Nel 2016, Coinbase (COIN) ha presentato una memoria nel caso della Corte Suprema degli Stati Uniti riguardante una richiesta dell'Internal Revenue Service di dati su centinaia di migliaia di suoi clienti, sostenendo che il tribunale dovrebbe "proteggere gli interessi della privacy degli americani nelle informazioni digitali archiviate da fornitori di servizi di terze parti".

L'agenzia fiscale degli Stati Uniti, in un'azione durante la prima amministrazione del presidente Donald Trump, aveva cercato documenti finanziari con la posizione che i registri delle transazioni degli individui dovessero essere resi disponibili una volta che avevano condiviso le loro informazioni con una terza parte. In questo caso, quella parte era Coinbase. L'exchange ha lottato per restringere la richiesta attraverso battaglie giudiziarie e alla fine è stato costretto a fornire una gamma di dati molto più ristretta.
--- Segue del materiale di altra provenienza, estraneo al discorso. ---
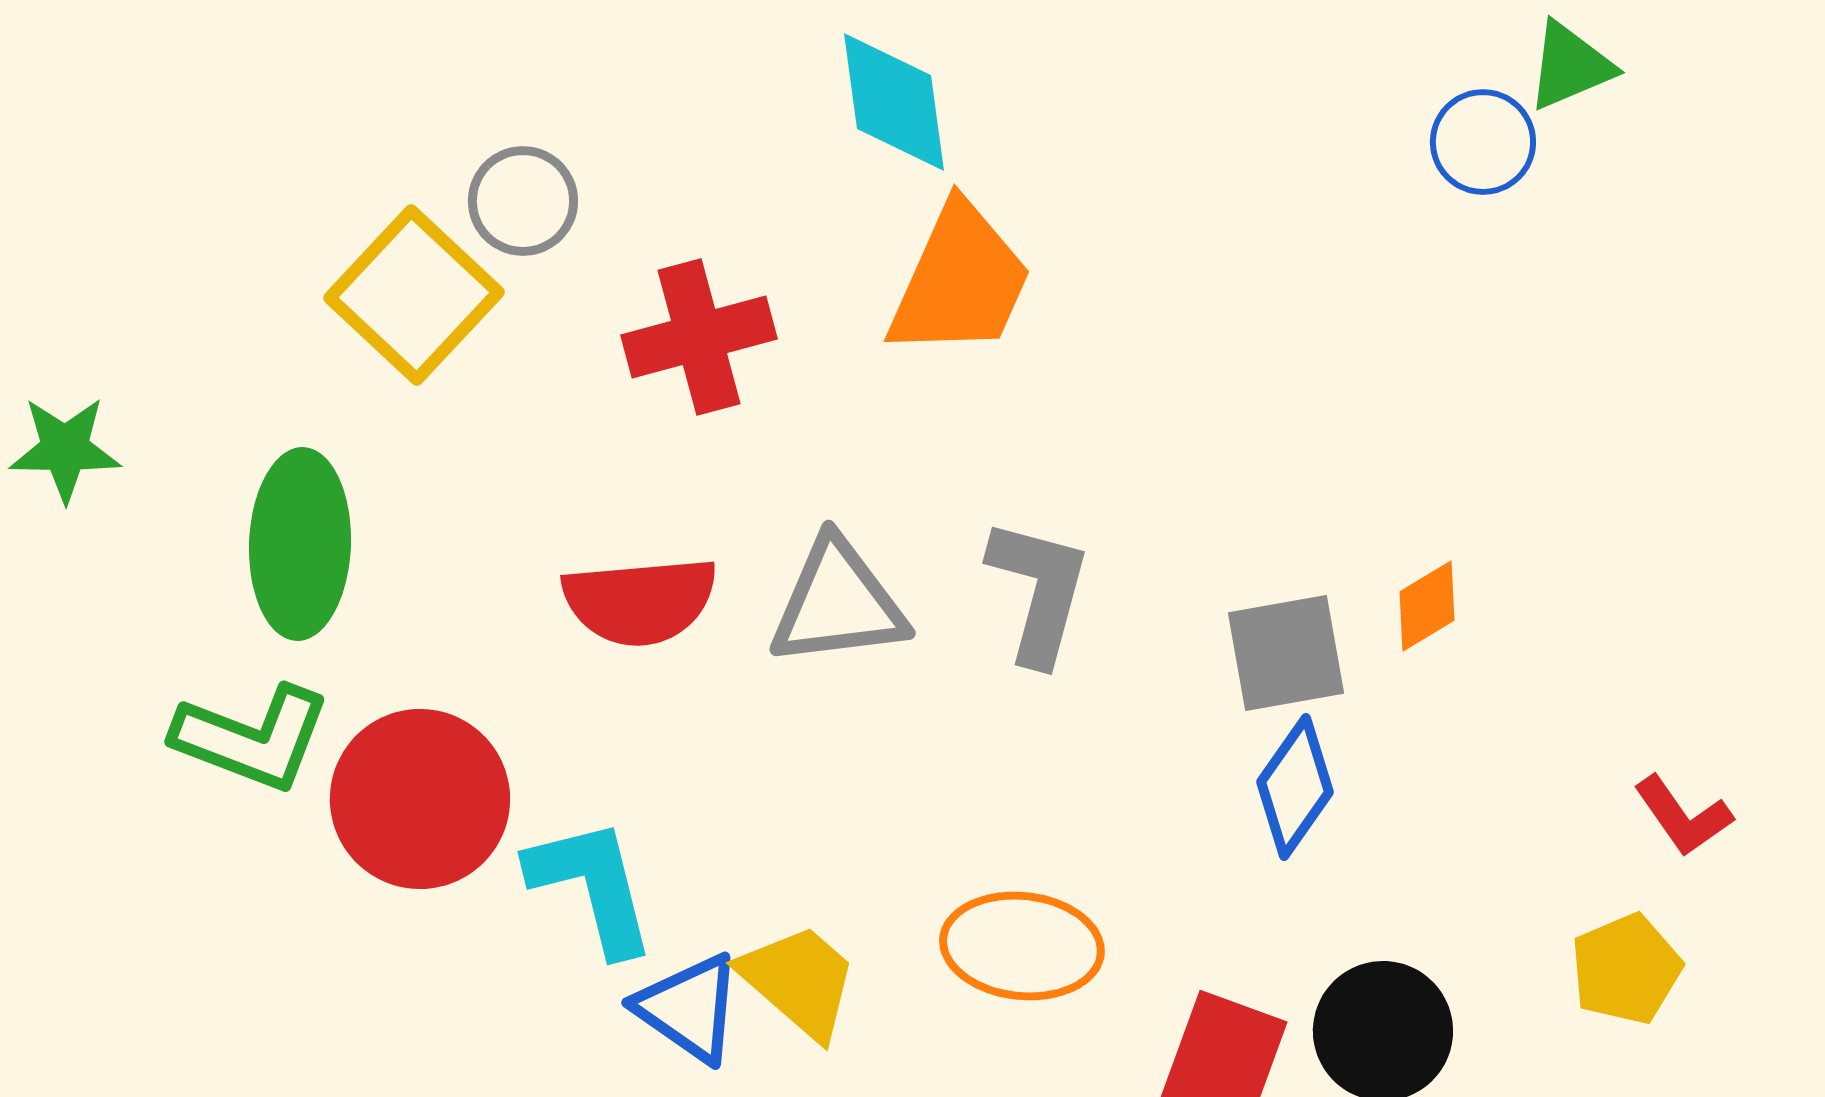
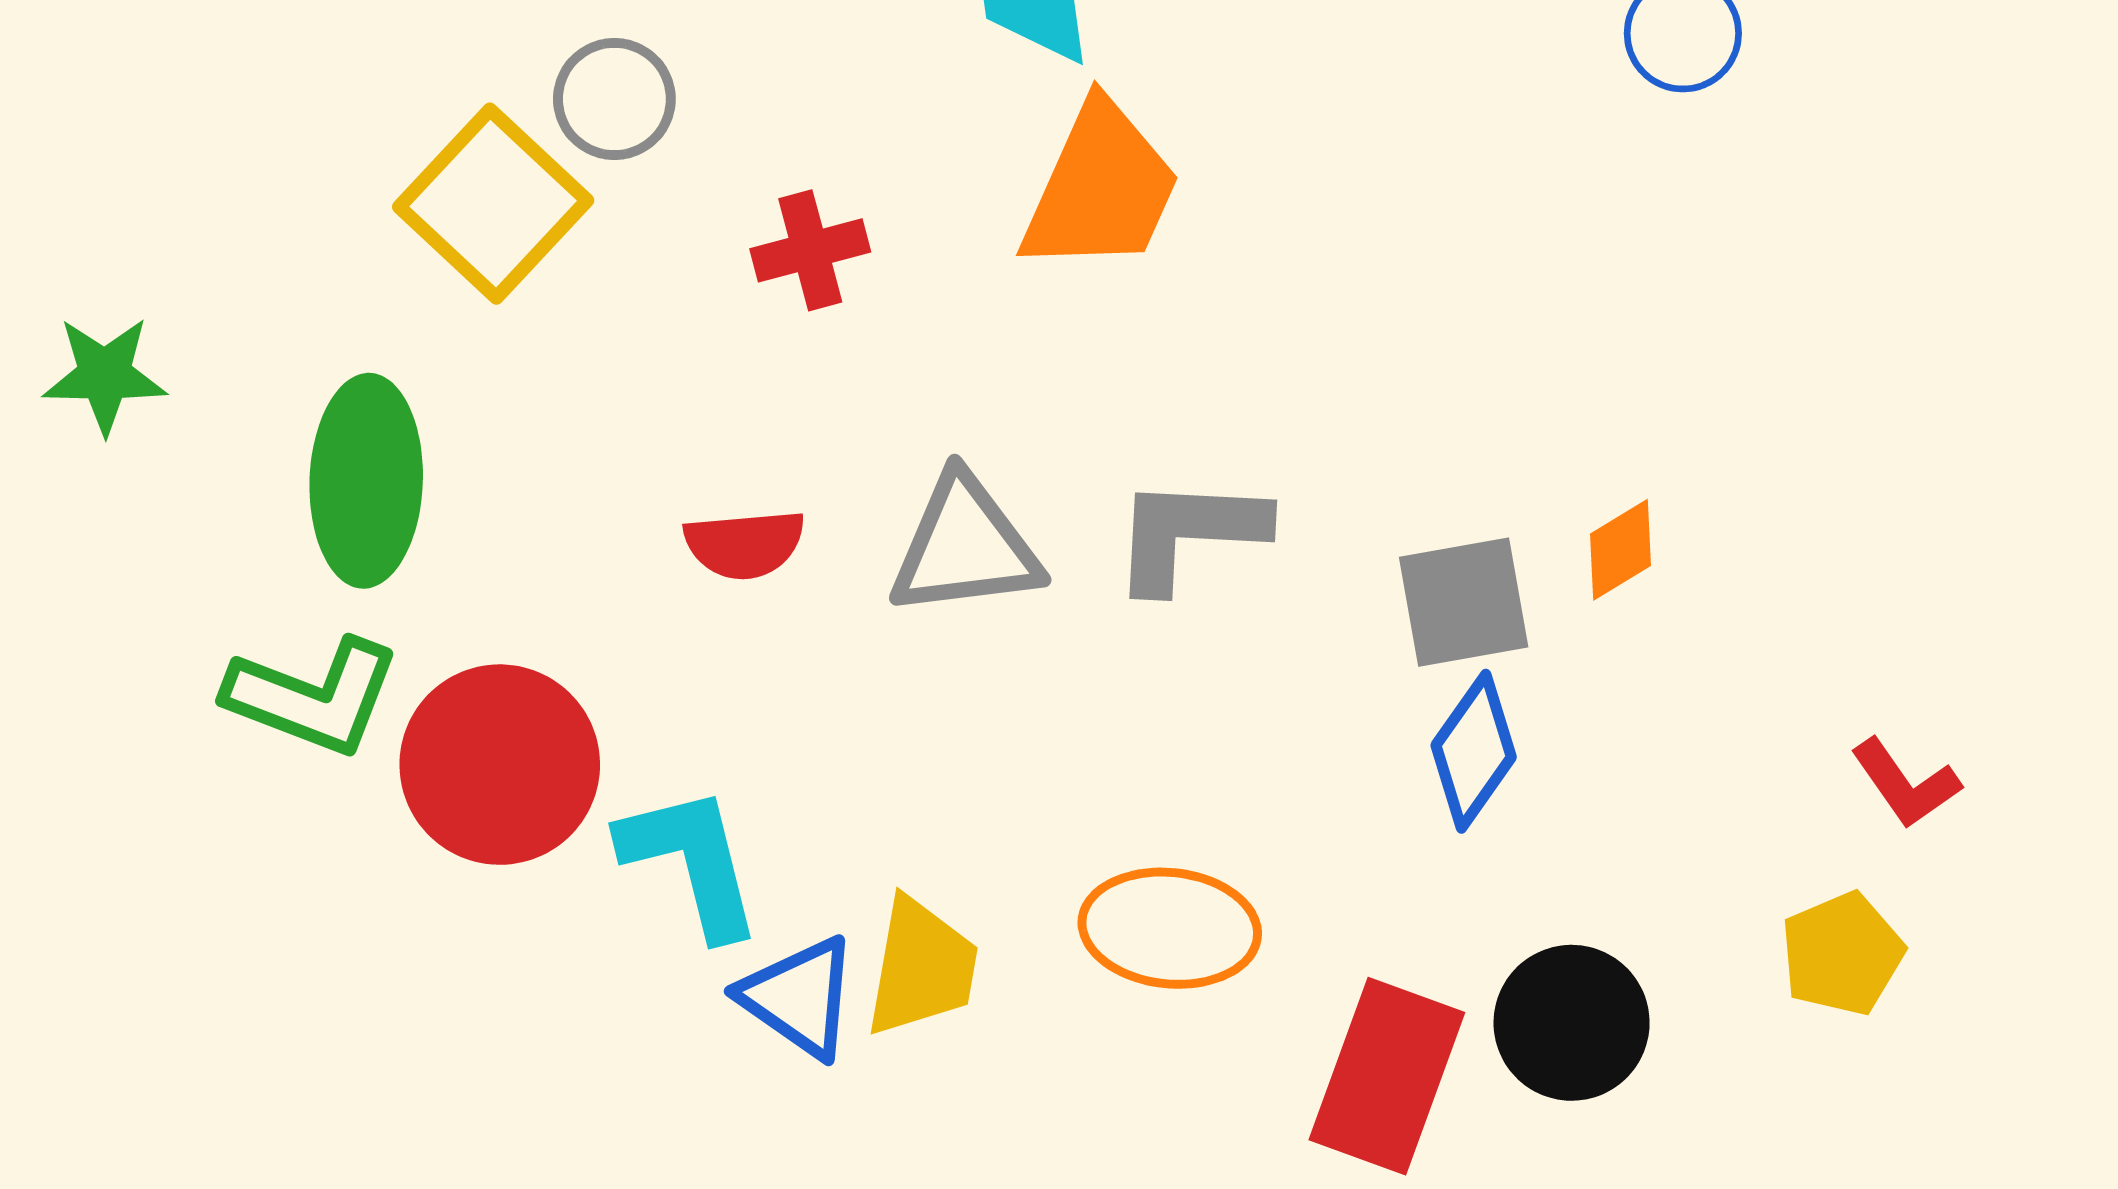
red cross: (699, 337) -> (810, 250), size x0.7
gray L-shape: (1039, 591) -> (1189, 533), turned -102
red semicircle: (640, 601) -> (745, 544), size x0.7
yellow trapezoid: (799, 981) -> (922, 967), turned 59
"Il tribunale dovrebbe intervenire per chiarire che la dottrina delle terze parti non consente all'IRS di condurre ricerche a strascico", ha sostenuto Coinbase nella sua memoria amicus depositata mercoledì nel caso che ha ampie implicazioni sulla privacy.
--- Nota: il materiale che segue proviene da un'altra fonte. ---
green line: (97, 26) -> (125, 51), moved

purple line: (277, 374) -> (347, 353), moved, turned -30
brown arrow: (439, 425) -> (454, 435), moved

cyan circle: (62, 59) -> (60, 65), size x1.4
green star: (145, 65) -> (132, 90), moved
Nel 2020, uno dei clienti, James Harper, un ricercatore di Bitcoin (BTC), ha intentato una causa contro l'IRS, accusandola di aver esagerato nella sua richiesta di registri. Anni dopo, Harper – un avvocato e membro dell'American Enterprise Institute – ha la sua argomentazione davanti all'Alta Corte.

"L'anonimato degli utenti svanisce – e la blockchain diventa suscettibile di facile sorveglianza – quando il governo acquisisce informazioni che gli consentono di abbinare una chiave pubblica o un indirizzo di portafoglio all'identità di un utente", ha osservato Coinbase.
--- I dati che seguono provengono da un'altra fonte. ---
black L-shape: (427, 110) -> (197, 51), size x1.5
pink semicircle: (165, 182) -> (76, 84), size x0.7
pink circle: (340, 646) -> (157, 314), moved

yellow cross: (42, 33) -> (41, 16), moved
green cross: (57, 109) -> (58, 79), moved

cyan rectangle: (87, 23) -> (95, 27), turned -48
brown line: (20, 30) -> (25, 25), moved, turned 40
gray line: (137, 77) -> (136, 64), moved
"Questa convocazione di John Doe ha invaso una sfera in cui oltre 14.000 americani avevano una ragionevole aspettativa di privacy contro una rete a strascico dell'IRS senza mandato per ampie informazioni personali e finanziarie", ha sostenuto la società.

Rappresentando il caso del governo, il Dipartimento di Giustizia aveva precedentemente sostenuto che "una persona manca di una ragionevole aspettativa di privacy nelle informazioni fornite volontariamente a terzi, compresi i documenti bancari che la riguardano".